***** Stored data
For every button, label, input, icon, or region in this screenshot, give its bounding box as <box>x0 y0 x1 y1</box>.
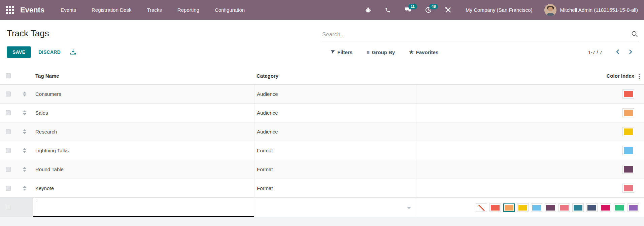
search-button[interactable] <box>631 31 639 38</box>
palette-color-red[interactable] <box>489 203 501 212</box>
color-swatch[interactable] <box>622 165 634 174</box>
nav-item-reporting[interactable]: Reporting <box>177 7 199 13</box>
table-row[interactable]: Round Table Format <box>0 160 644 179</box>
navbar-systray: 11 48 My Company (San Francisco) <box>351 4 638 16</box>
chevron-right-icon <box>629 49 633 54</box>
developer-tools-button[interactable] <box>445 7 451 13</box>
palette-color-green[interactable] <box>614 203 625 212</box>
top-navbar: Events Events Registration Desk Tracks R… <box>0 0 644 20</box>
row-checkbox[interactable] <box>6 110 11 115</box>
tag-name-cell[interactable]: Keynote <box>35 185 54 191</box>
tag-name-input[interactable] <box>33 198 254 216</box>
palette-color-dark-blue[interactable] <box>586 203 598 212</box>
nav-item-tracks[interactable]: Tracks <box>147 7 162 13</box>
save-button[interactable]: SAVE <box>7 46 31 58</box>
download-icon <box>70 49 76 55</box>
column-header-tag-name[interactable]: Tag Name <box>35 73 59 79</box>
group-by-icon: ≡ <box>367 49 370 55</box>
select-all-checkbox[interactable] <box>6 73 11 78</box>
edit-row <box>0 197 644 217</box>
user-avatar[interactable] <box>544 4 556 16</box>
category-cell[interactable]: Format <box>257 185 273 191</box>
nav-item-events[interactable]: Events <box>61 7 76 13</box>
tag-name-cell[interactable]: Research <box>35 129 57 135</box>
table-row[interactable]: Sales Audience <box>0 103 644 122</box>
drag-handle-icon[interactable] <box>23 129 26 134</box>
optional-columns-toggle-icon[interactable]: ⋮ <box>636 73 642 79</box>
favorites-star-icon: ★ <box>409 49 413 55</box>
category-cell[interactable]: Format <box>257 148 273 153</box>
tag-name-cell[interactable]: Consumers <box>35 91 61 97</box>
tools-icon <box>445 7 451 13</box>
activities-button[interactable]: 48 <box>425 7 432 13</box>
list-footer <box>0 217 644 226</box>
pager-previous-button[interactable] <box>611 48 624 57</box>
palette-color-light-blue[interactable] <box>531 203 542 212</box>
color-swatch[interactable] <box>622 108 634 117</box>
table-row[interactable]: Research Audience <box>0 122 644 141</box>
row-checkbox[interactable] <box>6 186 11 191</box>
palette-color-dark-purple[interactable] <box>545 203 556 212</box>
row-checkbox[interactable] <box>6 205 11 210</box>
search-input[interactable] <box>322 31 631 38</box>
color-swatch[interactable] <box>622 89 634 99</box>
favorites-button[interactable]: ★ Favorites <box>409 49 438 55</box>
track-tags-list: Tag Name Category Color Index ⋮ Consumer… <box>0 68 644 226</box>
user-menu[interactable]: Mitchell Admin (11821551-15-0-all) <box>560 7 638 13</box>
category-dropdown[interactable] <box>254 198 416 217</box>
table-row[interactable]: Keynote Format <box>0 179 644 197</box>
control-panel: Track Tags SAVE DISCARD <box>0 20 644 59</box>
palette-color-fuchsia[interactable] <box>600 203 611 212</box>
row-checkbox[interactable] <box>6 91 11 97</box>
category-cell[interactable]: Audience <box>257 129 278 135</box>
drag-handle-icon[interactable] <box>23 186 26 191</box>
column-header-color-index[interactable]: Color Index <box>606 73 634 79</box>
discard-button[interactable]: DISCARD <box>34 47 65 58</box>
messages-button[interactable]: 11 <box>404 7 412 13</box>
palette-color-purple[interactable] <box>628 203 639 212</box>
tag-name-cell[interactable]: Lightning Talks <box>35 148 69 153</box>
row-checkbox[interactable] <box>6 129 11 134</box>
drag-handle-icon[interactable] <box>23 110 26 115</box>
palette-color-medium-blue[interactable] <box>572 203 584 212</box>
company-switcher[interactable]: My Company (San Francisco) <box>466 7 532 13</box>
column-header-category[interactable]: Category <box>257 73 278 79</box>
activities-badge: 48 <box>429 4 438 9</box>
tag-name-cell[interactable]: Sales <box>35 110 48 116</box>
drag-handle-icon[interactable] <box>23 167 26 172</box>
drag-handle-icon[interactable] <box>23 91 26 97</box>
pager: 1-7 / 7 <box>588 48 637 57</box>
drag-handle-icon[interactable] <box>23 148 26 153</box>
apps-menu-button[interactable] <box>6 6 14 14</box>
nav-item-registration-desk[interactable]: Registration Desk <box>92 7 131 13</box>
palette-color-yellow[interactable] <box>517 203 529 212</box>
table-row[interactable]: Consumers Audience <box>0 84 644 103</box>
pager-next-button[interactable] <box>624 48 637 57</box>
palette-color-orange[interactable] <box>503 203 515 212</box>
page-title: Track Tags <box>7 28 49 41</box>
color-swatch[interactable] <box>622 146 634 155</box>
export-button[interactable] <box>69 47 77 57</box>
search-bar <box>322 28 639 41</box>
search-options: Filters ≡ Group By ★ Favorites <box>331 49 438 55</box>
palette-color-salmon[interactable] <box>558 203 570 212</box>
category-cell[interactable]: Audience <box>257 91 278 97</box>
row-checkbox[interactable] <box>6 167 11 172</box>
color-swatch[interactable] <box>622 184 634 193</box>
filters-button[interactable]: Filters <box>331 49 352 55</box>
category-cell[interactable]: Audience <box>257 110 278 116</box>
group-by-button[interactable]: ≡ Group By <box>367 49 395 55</box>
nav-item-configuration[interactable]: Configuration <box>215 7 245 13</box>
category-cell[interactable]: Format <box>257 166 273 172</box>
search-icon <box>631 31 638 37</box>
table-row[interactable]: Lightning Talks Format <box>0 141 644 160</box>
tag-name-edit-cell <box>33 198 254 217</box>
chevron-down-icon <box>407 207 411 209</box>
voip-button[interactable] <box>385 7 391 13</box>
row-checkbox[interactable] <box>6 148 11 153</box>
tag-name-cell[interactable]: Round Table <box>35 166 64 172</box>
color-swatch[interactable] <box>622 127 634 136</box>
debug-button[interactable] <box>365 7 371 13</box>
palette-color-none[interactable] <box>476 203 487 212</box>
app-title[interactable]: Events <box>20 6 44 14</box>
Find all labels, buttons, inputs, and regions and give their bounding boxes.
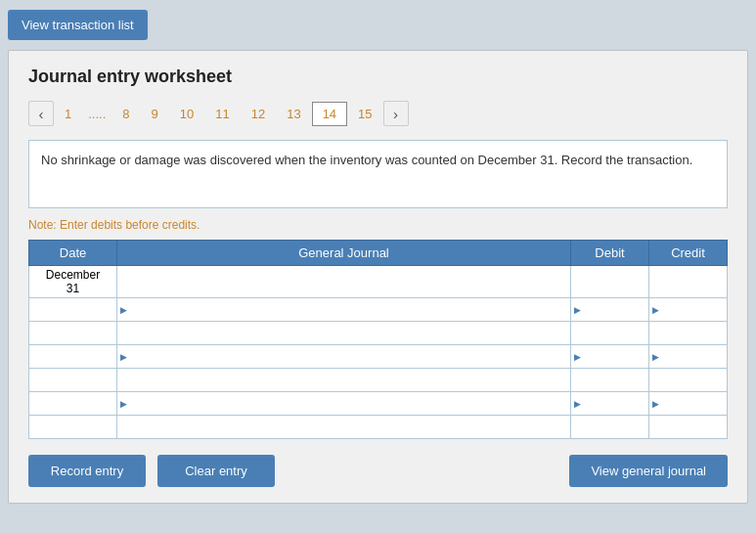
credit-input-4[interactable] bbox=[649, 345, 727, 368]
journal-input-1[interactable] bbox=[117, 266, 570, 297]
credit-cell-5[interactable] bbox=[649, 369, 728, 392]
table-row bbox=[29, 369, 728, 392]
worksheet-title: Journal entry worksheet bbox=[28, 67, 728, 87]
journal-input-7[interactable] bbox=[117, 416, 570, 438]
debit-input-5[interactable] bbox=[571, 369, 648, 391]
col-debit: Debit bbox=[571, 241, 649, 266]
journal-cell-3[interactable] bbox=[117, 322, 571, 345]
credit-input-7[interactable] bbox=[649, 416, 727, 438]
debit-cell-2[interactable]: ▶ bbox=[571, 298, 649, 322]
col-credit: Credit bbox=[649, 241, 728, 266]
instruction-text: No shrinkage or damage was discovered wh… bbox=[41, 153, 692, 167]
credit-cell-3[interactable] bbox=[649, 322, 728, 345]
table-row bbox=[29, 322, 728, 345]
journal-input-5[interactable] bbox=[117, 369, 570, 391]
view-transaction-button[interactable]: View transaction list bbox=[8, 10, 148, 40]
credit-cell-2[interactable]: ▶ bbox=[649, 298, 728, 322]
pagination-next[interactable]: › bbox=[383, 101, 409, 126]
debit-input-4[interactable] bbox=[571, 345, 648, 368]
date-cell-3 bbox=[29, 322, 117, 345]
journal-cell-6[interactable]: ▶ bbox=[117, 392, 571, 416]
date-cell: December31 bbox=[29, 266, 117, 298]
debit-cell-3[interactable] bbox=[571, 322, 649, 345]
debit-input-3[interactable] bbox=[571, 322, 648, 344]
debit-cell-4[interactable]: ▶ bbox=[571, 345, 649, 369]
pagination: ‹ 1 ..... 8 9 10 11 12 13 14 15 › bbox=[28, 101, 728, 126]
col-date: Date bbox=[29, 241, 117, 266]
debit-input-6[interactable] bbox=[571, 392, 648, 415]
journal-input-6[interactable] bbox=[117, 392, 570, 415]
table-row: ▶ ▶ ▶ bbox=[29, 345, 728, 369]
credit-cell-7[interactable] bbox=[649, 416, 728, 439]
credit-cell-1[interactable] bbox=[649, 266, 728, 298]
debit-input-7[interactable] bbox=[571, 416, 648, 438]
credit-input-6[interactable] bbox=[649, 392, 727, 415]
page-ellipsis: ..... bbox=[82, 103, 111, 125]
journal-input-2[interactable] bbox=[117, 298, 570, 321]
credit-input-3[interactable] bbox=[649, 322, 727, 344]
debit-cell-1[interactable] bbox=[571, 266, 649, 298]
page-10[interactable]: 10 bbox=[169, 102, 204, 126]
page-15[interactable]: 15 bbox=[347, 102, 382, 126]
page-11[interactable]: 11 bbox=[204, 102, 240, 126]
journal-cell-5[interactable] bbox=[117, 369, 571, 392]
credit-cell-6[interactable]: ▶ bbox=[649, 392, 728, 416]
date-cell-6 bbox=[29, 392, 117, 416]
bottom-buttons: Record entry Clear entry View general jo… bbox=[28, 455, 728, 487]
journal-input-3[interactable] bbox=[117, 322, 570, 344]
date-cell-2 bbox=[29, 298, 117, 322]
debit-input-2[interactable] bbox=[571, 298, 648, 321]
main-container: Journal entry worksheet ‹ 1 ..... 8 9 10… bbox=[8, 50, 748, 504]
instruction-box: No shrinkage or damage was discovered wh… bbox=[28, 140, 728, 208]
credit-input-5[interactable] bbox=[649, 369, 727, 391]
credit-cell-4[interactable]: ▶ bbox=[649, 345, 728, 369]
credit-input-2[interactable] bbox=[649, 298, 727, 321]
journal-input-4[interactable] bbox=[117, 345, 570, 368]
page-12[interactable]: 12 bbox=[241, 102, 276, 126]
note-text: Note: Enter debits before credits. bbox=[28, 218, 728, 232]
table-row: December31 bbox=[29, 266, 728, 298]
record-entry-button[interactable]: Record entry bbox=[28, 455, 146, 487]
debit-cell-7[interactable] bbox=[571, 416, 649, 439]
journal-cell-1[interactable] bbox=[117, 266, 571, 298]
credit-input-1[interactable] bbox=[649, 266, 727, 297]
page-9[interactable]: 9 bbox=[141, 102, 169, 126]
date-cell-7 bbox=[29, 416, 117, 439]
debit-cell-5[interactable] bbox=[571, 369, 649, 392]
debit-input-1[interactable] bbox=[571, 266, 648, 297]
date-cell-5 bbox=[29, 369, 117, 392]
debit-cell-6[interactable]: ▶ bbox=[571, 392, 649, 416]
journal-cell-4[interactable]: ▶ bbox=[117, 345, 571, 369]
view-general-journal-button[interactable]: View general journal bbox=[569, 455, 728, 487]
clear-entry-button[interactable]: Clear entry bbox=[157, 455, 275, 487]
journal-cell-2[interactable]: ▶ bbox=[117, 298, 571, 322]
journal-table: Date General Journal Debit Credit Decemb… bbox=[28, 240, 728, 439]
table-row: ▶ ▶ ▶ bbox=[29, 392, 728, 416]
table-row bbox=[29, 416, 728, 439]
col-journal: General Journal bbox=[117, 241, 571, 266]
journal-cell-7[interactable] bbox=[117, 416, 571, 439]
date-cell-4 bbox=[29, 345, 117, 369]
page-13[interactable]: 13 bbox=[276, 102, 311, 126]
page-1[interactable]: 1 bbox=[54, 102, 82, 126]
table-row: ▶ ▶ ▶ bbox=[29, 298, 728, 322]
page-14[interactable]: 14 bbox=[312, 102, 347, 126]
page-8[interactable]: 8 bbox=[111, 102, 140, 126]
pagination-prev[interactable]: ‹ bbox=[28, 101, 54, 126]
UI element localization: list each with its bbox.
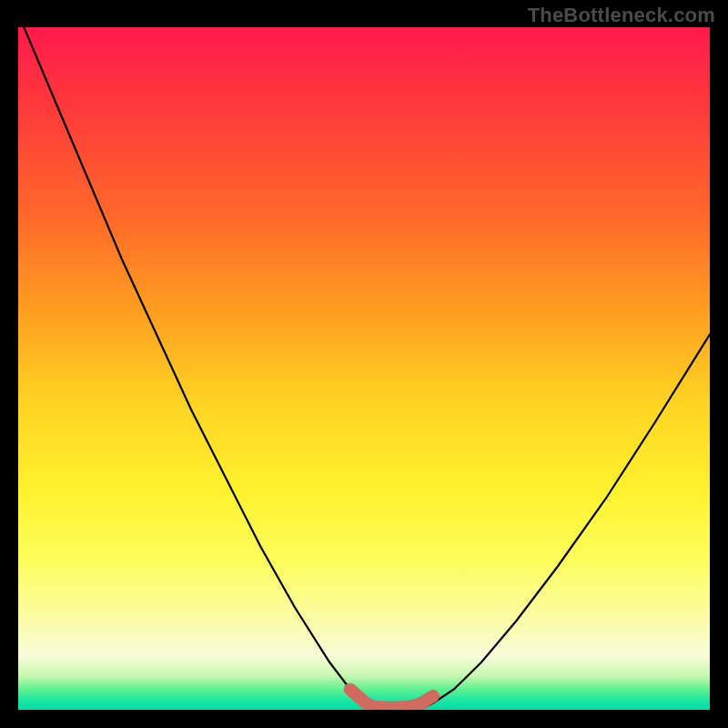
bottleneck-curve — [18, 27, 710, 710]
chart-plot-area — [18, 27, 710, 710]
watermark-text: TheBottleneck.com — [528, 4, 715, 27]
chart-frame: TheBottleneck.com — [0, 0, 728, 728]
flat-minimum-marker — [350, 690, 433, 708]
chart-svg — [18, 27, 710, 710]
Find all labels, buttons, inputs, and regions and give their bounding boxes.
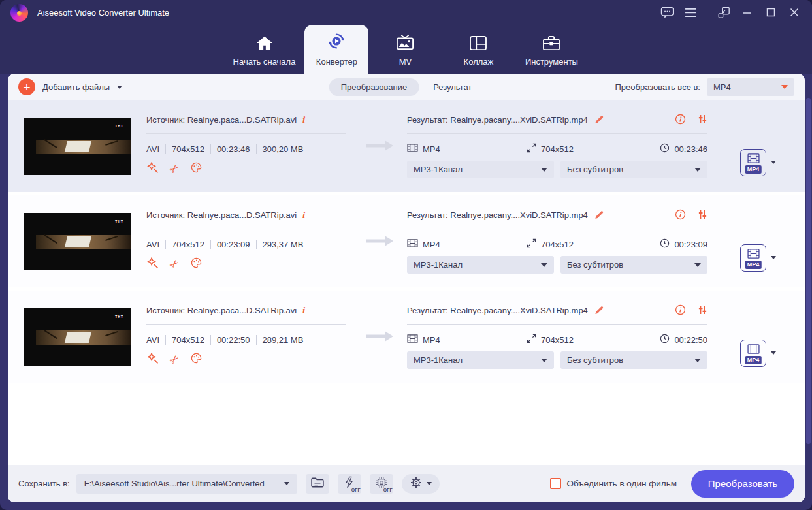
cut-icon[interactable]: ✂ <box>167 161 182 176</box>
maximize-icon[interactable] <box>761 4 781 21</box>
duration-icon <box>660 238 670 250</box>
convert-arrow-icon <box>365 139 395 192</box>
home-icon <box>255 31 274 51</box>
color-palette-icon[interactable] <box>190 257 203 272</box>
merge-label: Объединить в один фильм <box>567 479 677 488</box>
content-area: + Добавить файлы Преобразование Результа… <box>8 74 805 502</box>
edit-effects-icon[interactable] <box>146 161 159 176</box>
subtitle-select[interactable]: Без субтитров <box>560 256 707 274</box>
subtitle-caret-icon <box>694 168 701 172</box>
video-thumbnail[interactable]: тнт <box>24 308 131 366</box>
source-size: 289,21 MB <box>256 335 304 345</box>
file-list: тнт Источник: Realnye.paca...D.SATRip.av… <box>8 100 805 383</box>
save-path-caret-icon <box>284 482 289 485</box>
add-files-button[interactable]: + Добавить файлы <box>18 78 122 95</box>
rename-icon[interactable] <box>594 209 605 222</box>
result-block: Результат: Realnye.pacany....XviD.SATRip… <box>407 208 707 287</box>
source-size: 293,37 MB <box>256 240 304 249</box>
adjust-icon[interactable] <box>698 209 707 222</box>
edit-effects-icon[interactable] <box>146 257 159 272</box>
tab-collage[interactable]: Коллаж <box>442 25 515 74</box>
gpu-accel-button[interactable]: OFF <box>370 474 393 494</box>
mini-mode-icon[interactable] <box>714 4 734 21</box>
media-info-icon[interactable] <box>675 114 686 127</box>
resolution-icon <box>527 334 536 345</box>
media-info-icon[interactable] <box>675 304 686 317</box>
save-path-select[interactable]: F:\Aiseesoft Studio\Ais...rter Ultimate\… <box>76 474 297 494</box>
settings-button[interactable] <box>402 474 440 494</box>
audio-track-select[interactable]: MP3-1Канал <box>407 256 554 274</box>
info-icon[interactable]: i <box>302 114 305 125</box>
source-duration: 00:22:50 <box>210 335 250 345</box>
output-format-badge: MP4 <box>745 261 762 269</box>
edit-effects-icon[interactable] <box>146 352 159 367</box>
audio-track-select[interactable]: MP3-1Канал <box>407 161 554 178</box>
close-icon[interactable] <box>785 4 804 21</box>
result-block: Результат: Realnye.pacany....XviD.SATRip… <box>407 113 707 192</box>
rename-icon[interactable] <box>594 304 605 317</box>
minimize-icon[interactable] <box>738 4 757 21</box>
add-files-caret-icon[interactable] <box>117 86 122 89</box>
cut-icon[interactable]: ✂ <box>167 257 182 271</box>
output-format-caret-icon[interactable] <box>771 161 776 164</box>
converter-icon <box>327 31 346 51</box>
adjust-icon[interactable] <box>698 304 707 317</box>
result-block: Результат: Realnye.pacany....XviD.SATRip… <box>407 304 707 383</box>
rename-icon[interactable] <box>594 114 605 127</box>
tab-label: Начать сначала <box>233 57 296 67</box>
app-logo-icon <box>10 4 28 22</box>
menu-icon[interactable] <box>681 4 700 21</box>
audio-track-select[interactable]: MP3-1Канал <box>407 351 554 369</box>
subtitle-select[interactable]: Без субтитров <box>560 351 707 369</box>
cut-icon[interactable]: ✂ <box>167 352 182 366</box>
convert-arrow-icon <box>365 234 395 287</box>
adjust-icon[interactable] <box>698 114 707 127</box>
scrollbar-thumb[interactable] <box>806 98 811 444</box>
mv-icon <box>396 31 414 51</box>
convert-all-label: Преобразовать все в: <box>615 82 700 92</box>
channel-logo: тнт <box>115 314 123 319</box>
video-thumbnail[interactable]: тнт <box>24 213 131 270</box>
source-format: AVI <box>146 144 159 154</box>
output-format-group: MP4 <box>740 323 776 383</box>
duration-icon <box>660 334 670 345</box>
view-tab-converted[interactable]: Результат <box>421 78 483 96</box>
divider <box>146 324 346 325</box>
open-folder-icon <box>310 477 325 491</box>
source-block: Источник: Realnye.paca...D.SATRip.avi i … <box>146 208 346 287</box>
convert-button[interactable]: Преобразовать <box>691 470 794 498</box>
subtitle-select[interactable]: Без субтитров <box>560 161 707 178</box>
feedback-icon[interactable] <box>657 4 677 21</box>
tab-label: Коллаж <box>464 57 494 67</box>
output-format-caret-icon[interactable] <box>771 351 776 355</box>
open-folder-button[interactable] <box>306 474 329 494</box>
tab-tools[interactable]: Инструменты <box>515 25 588 74</box>
convert-arrow-icon <box>365 330 395 383</box>
color-palette-icon[interactable] <box>190 161 203 176</box>
merge-checkbox[interactable] <box>550 478 561 489</box>
divider <box>407 133 707 134</box>
resolution-icon <box>527 238 536 250</box>
info-icon[interactable]: i <box>302 210 305 221</box>
view-tab-converting[interactable]: Преобразование <box>329 78 419 96</box>
tab-label: MV <box>399 57 412 67</box>
output-format-button[interactable]: MP4 <box>740 244 766 272</box>
output-format-button[interactable]: MP4 <box>740 340 766 367</box>
hw-accel-button[interactable]: OFF <box>338 474 361 494</box>
film-strip-icon <box>747 153 760 166</box>
audio-track-value: MP3-1Канал <box>414 260 463 270</box>
convert-all-select[interactable]: MP4 <box>707 78 794 96</box>
file-row: тнт Источник: Realnye.paca...D.SATRip.av… <box>8 291 805 383</box>
tab-start-over[interactable]: Начать сначала <box>224 25 305 74</box>
output-format-caret-icon[interactable] <box>771 256 776 259</box>
source-duration: 00:23:46 <box>210 144 250 154</box>
color-palette-icon[interactable] <box>190 352 203 367</box>
audio-caret-icon <box>541 263 547 267</box>
tab-mv[interactable]: MV <box>368 25 442 74</box>
tab-converter[interactable]: Конвертер <box>304 25 368 74</box>
settings-icon <box>410 476 423 492</box>
output-format-button[interactable]: MP4 <box>740 149 766 176</box>
video-thumbnail[interactable]: тнт <box>24 118 131 175</box>
media-info-icon[interactable] <box>675 209 686 222</box>
info-icon[interactable]: i <box>302 305 305 316</box>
**********
Check each line of the entries above for the string "arrow", and return those that contain it.

convert-arrow-icon <box>365 139 395 192</box>
convert-arrow-icon <box>365 234 395 287</box>
convert-arrow-icon <box>365 330 395 383</box>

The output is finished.